Bitcoin (BTC) prices could drop by 20% in the next few months, but that has not deterred its richest investors from stacking.
The amount of Bitcoin held by "unique entities" with a balance of at least 1,000 BTC, or so-called "whales," has increased to its best levels since September 2021, data on Glassnode shows.
Interestingly, the number in the past week grew despite Bitcoin's price decline from $43,000 to around $38,000.
Marcus Sotiriou, an analyst at GlobalBlock, a U.K.-based digital asset broker, considered the latest spike in Bitcoin whale holdings as a bullish indicator, recalling a similar move in September 2021 that preceded a BTC price rally to $69,000 all-time highs in November 2021.
"As whales have a substantial impact on the market, this metric is an important one to take note of," he said.
Bitcoin risks further declines
Bitcoin's price has fallen from $69,000 in November last year to almost $40,000 in late April 2022, driven lower primarily due to Federal Reserve's decision to aggressively hike interest rates and unwind its quantitative easing program to tame inflation.
Interestingly, Bitcoin's fall has mirrored similar downside moves in the U.S. equity market, with its correlation with the tech-heavy Nasdaq Composite reaching 0.99 in mid-April. An efficiency reading of 1 shows that the two assets have been moving in perfect tandem.

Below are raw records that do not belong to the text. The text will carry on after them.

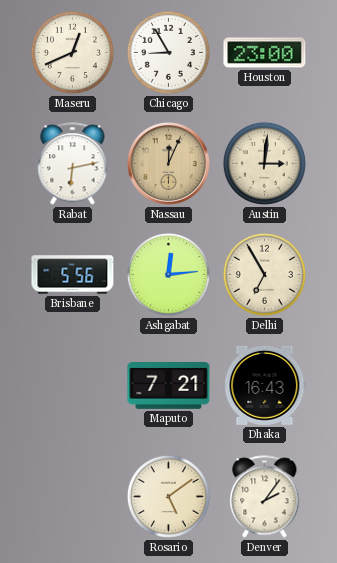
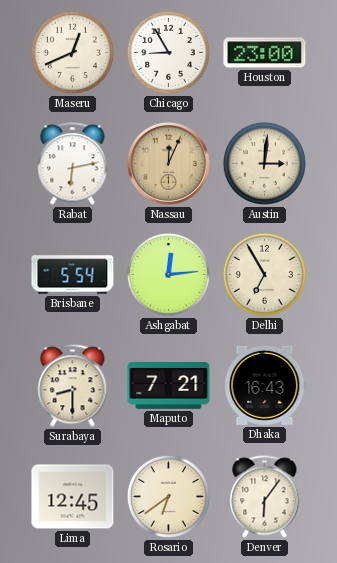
Brisbane: 5:56 -> 5:54
Surabaya: none -> 8:30
Lima: none -> 12:45
Rosario: 5:09 -> 6:39
Denver: 2:06 -> 6:06
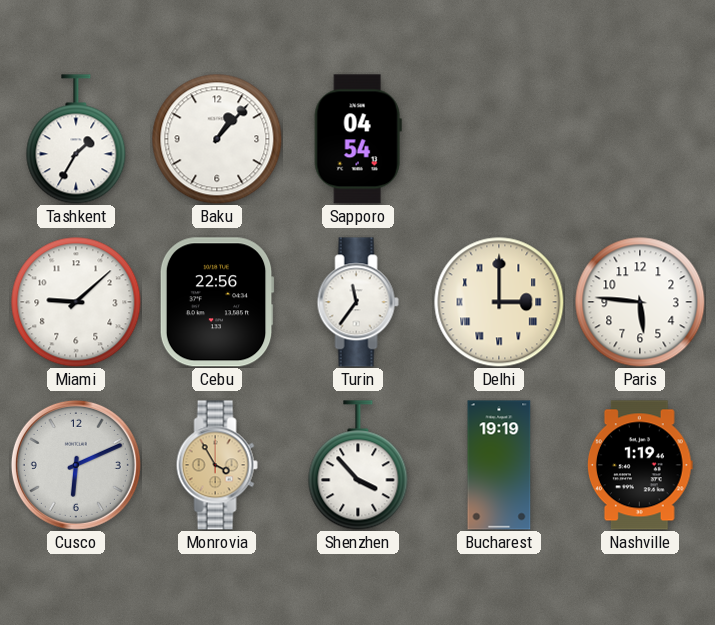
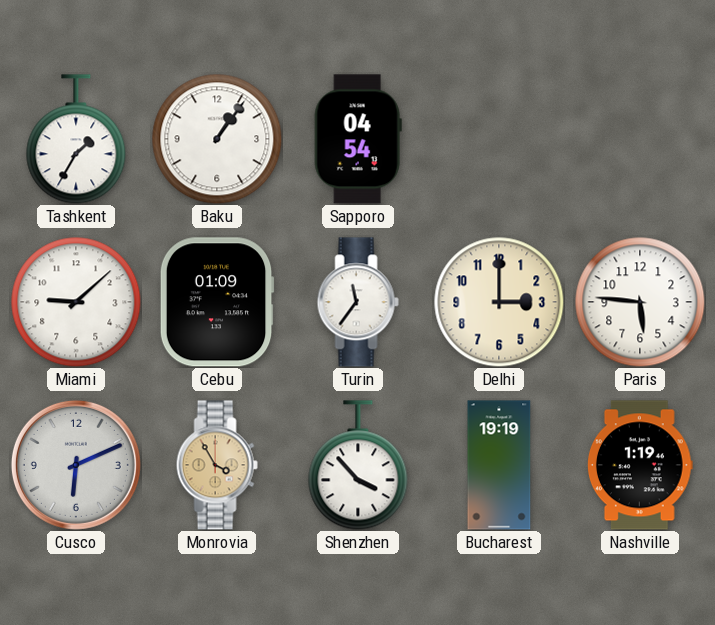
Baku: 1:07 -> 1:06
Cebu: 22:56 -> 01:09
Delhi numerals: Roman -> Arabic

"You should think about this high correlation as a gravitational field pulling on Bitcoin’s price," says Nick, analyst at data resource Ecoinometrics. He adds:
"If the Fed nukes the stock market into a black hole, don’t expect Bitcoin to escape a major crash."
Technicals agree with depressive fundamental indicators. Notably, Bitcoin has been breaking down from a "bear flag" pattern and risks undergoing further price declines in the coming months, as illustrated in the chart below.

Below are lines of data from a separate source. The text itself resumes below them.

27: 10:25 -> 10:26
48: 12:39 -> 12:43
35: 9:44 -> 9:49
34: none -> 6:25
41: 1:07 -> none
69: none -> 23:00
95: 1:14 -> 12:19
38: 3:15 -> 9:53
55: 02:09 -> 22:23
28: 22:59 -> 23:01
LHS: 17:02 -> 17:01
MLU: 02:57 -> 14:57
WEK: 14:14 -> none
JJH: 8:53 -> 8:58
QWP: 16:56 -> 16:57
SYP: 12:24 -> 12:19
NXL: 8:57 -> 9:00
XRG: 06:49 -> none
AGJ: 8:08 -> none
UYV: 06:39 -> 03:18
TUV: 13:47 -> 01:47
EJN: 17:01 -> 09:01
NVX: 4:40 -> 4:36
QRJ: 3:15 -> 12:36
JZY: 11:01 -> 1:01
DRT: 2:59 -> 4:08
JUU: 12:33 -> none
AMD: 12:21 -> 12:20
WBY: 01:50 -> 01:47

The bear flag's downside target sits below $33,000.
Meanwhile, Brett Sifling, an investment advisor for Gerber Kawasaki Wealth & Investment Management, says that a break below $30,000 would open the door for a crash to as low as $20,000.
All eyes on the Fed
Sotiriou remains long-term bullish on Bitcoin, noting that the contraction in the U.S. gross domestic product (GDP) by 1.4% in Q1/2022 may prompt the Fed to become less hawkish to avoid a recession.
"As long as we see these macro headwinds persist, I think the correlation to the Nasdaq will continue," the analyst told Cointelegraph.

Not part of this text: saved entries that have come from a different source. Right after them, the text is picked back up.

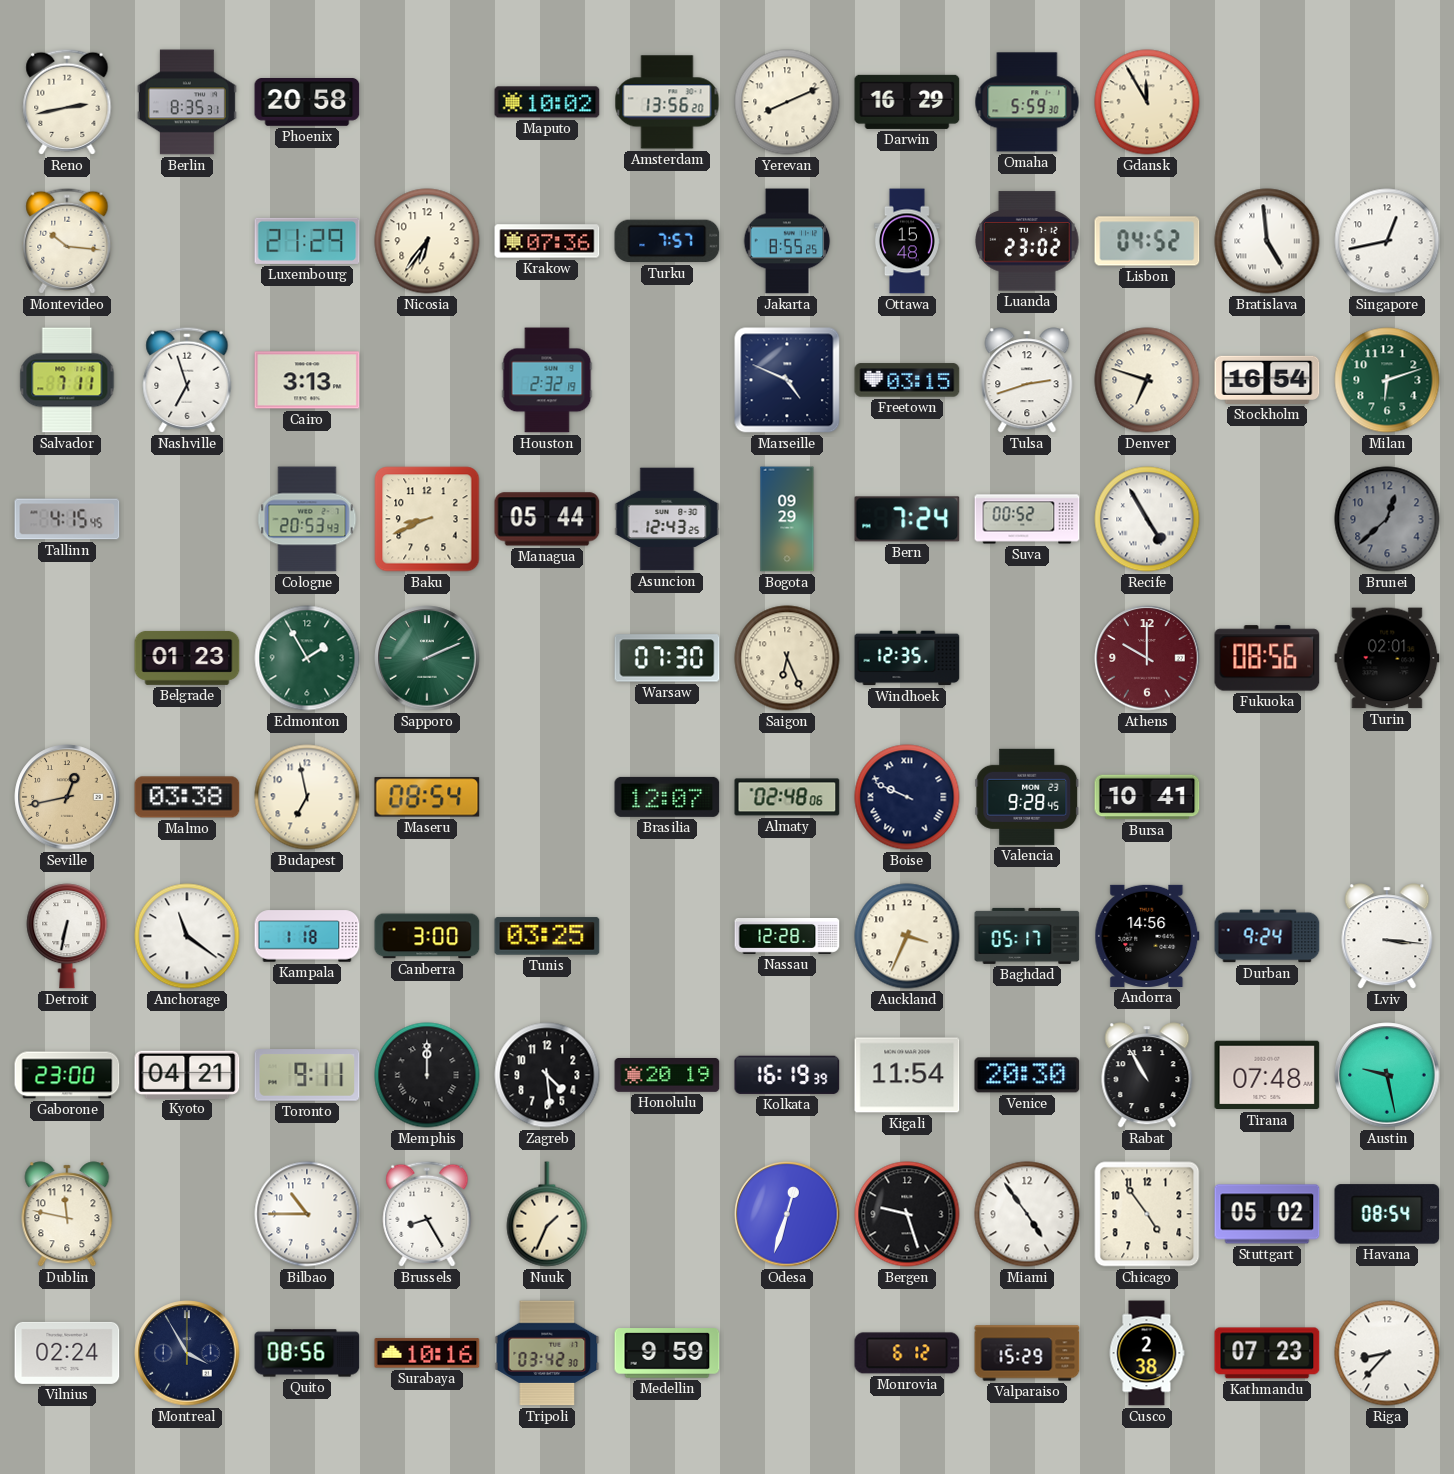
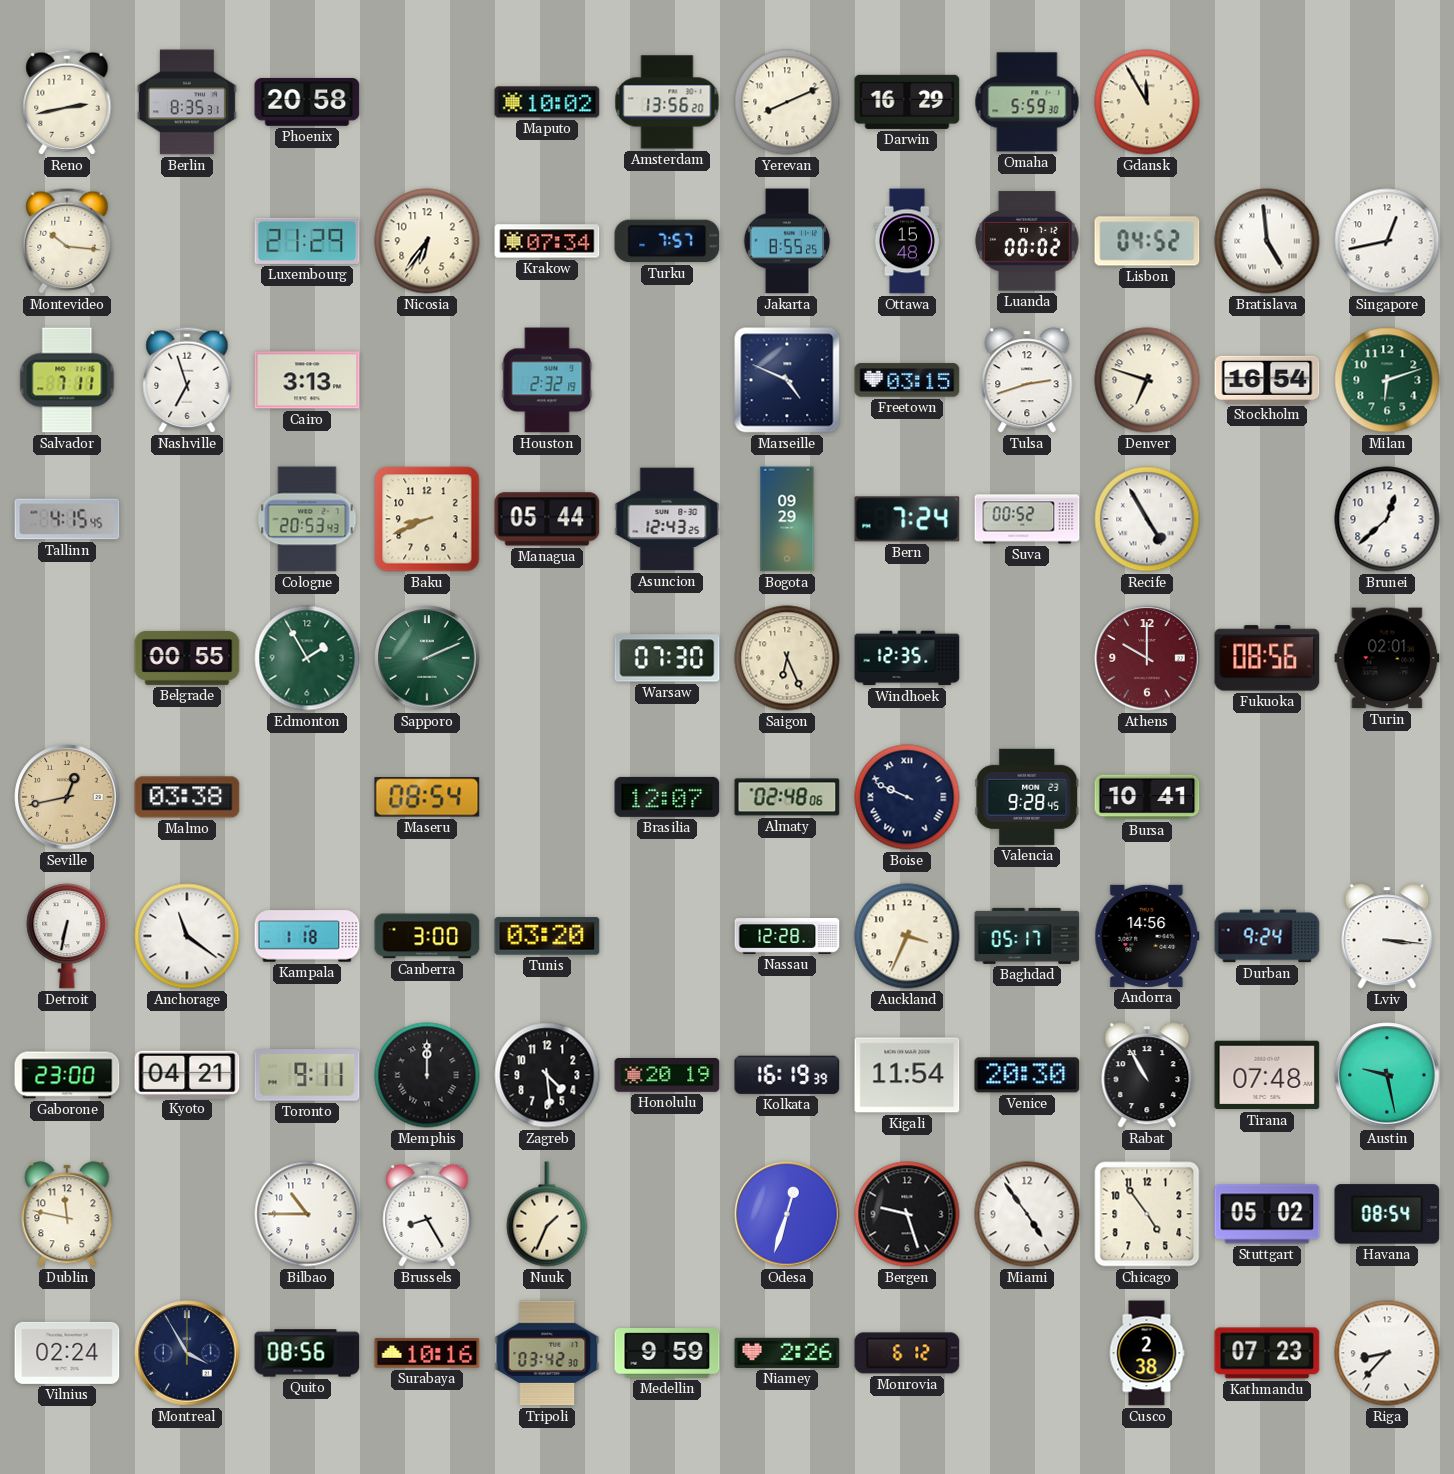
Krakow: 07:36 -> 07:34
Luanda: 23:02 -> 00:02
Brunei dial: grey -> white
Belgrade: 01:23 -> 00:55
Budapest: 6:58 -> none
Tunis: 03:25 -> 03:20
Niamey: none -> 2:26
Valparaiso: 15:29 -> none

"However, the longer this consolidation continues, the bigger the expansion will be when the Fed reverses course from hawkish to dovish."
Bitcoin's "asymmetric returns" potential
Meanwhile, Nick believes that Bitcoin will recover faster than U.S. equities after the next large market drop.
The analyst explained by pitting the size and duration of BTC's drawdowns — a correction period between two consecutive all-time highs — against tech stocks, including Netflix, Meta, Apple and others.
Notably, Bitcoin recovered faster than the given U.S. equities every time.
"Bitcoin doesn’t look much different than your typical stock investment. So don’t worry too much about volatility and focus instead on long-term growth potential. Those betting on asymmetric returns shall be rewarded in time."